Girl With Curious Hair by David Foster Wallace
Girl With Curious Hair by David Foster Wallace
Girl With Curious Hair : Stories
New York: W.W. Norton, (1989). First edition, 1st printing. 8vo. 373 pp. Original quarter black cloth over sky blue paper-covered boards, stamped in metallic blue, in original unclipped ($17.95) dust-jacket. Almost fine. Light general handling wear with rubbing to gloss. Some light edge wear particular to spine ends. Protected in archival mylar. Book is tight, square and firm. Light wear to edges. Corners touched, bottom lightly rubbed. Page edges with light smudges. Light curling to spine ends, pages lightly toned.
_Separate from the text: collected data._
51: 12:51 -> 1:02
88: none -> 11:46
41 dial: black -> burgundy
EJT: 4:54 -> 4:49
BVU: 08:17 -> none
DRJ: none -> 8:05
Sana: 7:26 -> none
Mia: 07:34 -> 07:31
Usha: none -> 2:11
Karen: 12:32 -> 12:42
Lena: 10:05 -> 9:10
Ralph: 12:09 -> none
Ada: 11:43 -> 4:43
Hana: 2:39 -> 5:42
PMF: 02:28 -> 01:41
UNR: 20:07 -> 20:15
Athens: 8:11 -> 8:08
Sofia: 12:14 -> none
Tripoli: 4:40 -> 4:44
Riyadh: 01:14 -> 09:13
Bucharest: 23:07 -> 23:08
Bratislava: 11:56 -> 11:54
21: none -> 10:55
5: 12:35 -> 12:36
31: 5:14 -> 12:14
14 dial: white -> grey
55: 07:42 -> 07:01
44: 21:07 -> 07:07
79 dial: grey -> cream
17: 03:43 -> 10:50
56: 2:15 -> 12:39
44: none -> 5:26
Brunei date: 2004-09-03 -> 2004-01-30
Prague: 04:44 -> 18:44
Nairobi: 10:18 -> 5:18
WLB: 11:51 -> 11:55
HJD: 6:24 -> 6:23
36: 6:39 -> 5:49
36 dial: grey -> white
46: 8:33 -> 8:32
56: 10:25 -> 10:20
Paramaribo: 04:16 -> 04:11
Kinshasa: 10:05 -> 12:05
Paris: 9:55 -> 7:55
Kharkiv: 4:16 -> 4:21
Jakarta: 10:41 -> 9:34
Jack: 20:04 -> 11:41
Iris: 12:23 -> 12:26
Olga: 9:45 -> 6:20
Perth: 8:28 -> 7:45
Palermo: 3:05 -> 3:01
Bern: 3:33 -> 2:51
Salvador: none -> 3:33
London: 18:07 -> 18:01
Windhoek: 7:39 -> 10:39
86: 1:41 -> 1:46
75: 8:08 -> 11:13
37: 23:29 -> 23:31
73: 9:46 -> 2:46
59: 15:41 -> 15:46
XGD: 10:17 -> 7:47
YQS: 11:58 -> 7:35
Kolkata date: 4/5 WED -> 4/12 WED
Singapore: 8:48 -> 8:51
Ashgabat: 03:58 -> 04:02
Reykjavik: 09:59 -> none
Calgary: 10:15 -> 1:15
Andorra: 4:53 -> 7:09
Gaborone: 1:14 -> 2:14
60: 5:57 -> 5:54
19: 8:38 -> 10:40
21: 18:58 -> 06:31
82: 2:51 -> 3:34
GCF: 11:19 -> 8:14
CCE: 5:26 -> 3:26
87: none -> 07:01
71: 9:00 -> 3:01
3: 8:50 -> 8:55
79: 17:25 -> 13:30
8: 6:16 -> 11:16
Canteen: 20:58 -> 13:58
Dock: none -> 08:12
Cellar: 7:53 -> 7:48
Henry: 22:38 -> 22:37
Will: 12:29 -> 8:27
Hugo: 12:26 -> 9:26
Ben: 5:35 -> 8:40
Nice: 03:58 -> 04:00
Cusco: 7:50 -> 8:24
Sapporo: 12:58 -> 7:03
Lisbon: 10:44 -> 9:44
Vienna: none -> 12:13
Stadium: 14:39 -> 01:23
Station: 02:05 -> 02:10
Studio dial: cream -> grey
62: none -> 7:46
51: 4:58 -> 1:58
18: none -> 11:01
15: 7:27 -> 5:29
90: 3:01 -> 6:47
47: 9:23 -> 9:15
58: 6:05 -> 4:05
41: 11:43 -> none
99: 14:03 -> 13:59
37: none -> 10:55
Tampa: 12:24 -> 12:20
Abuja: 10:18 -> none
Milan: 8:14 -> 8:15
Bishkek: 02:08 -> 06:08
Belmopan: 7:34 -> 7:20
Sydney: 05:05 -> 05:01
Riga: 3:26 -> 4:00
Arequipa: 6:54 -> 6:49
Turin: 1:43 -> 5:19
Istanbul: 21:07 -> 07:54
Interior clean and unmarked.
Dust Jacket: Near Fine
Hardcover: Near Fine
“Girl with Curious Hair is a collection of short stories by American writer David Foster Wallace, first published in 1989. Though the stories are not related, several reflect Wallace's concern with contemporary trends in fiction, including metafiction and the irony of postmodernism; and the cynical, amoral realism of "Brat Pack" writers such as Bret Easton Ellis. Others address society's fascination with celebrity, some with characters based on real people, including Alex Trebek, David Letterman and Lyndon Johnson. A novella, "Westward the Course of Empire Takes Its Way", closes the book, as an extended response to John Barth's metafictional short story "Lost in the Funhouse".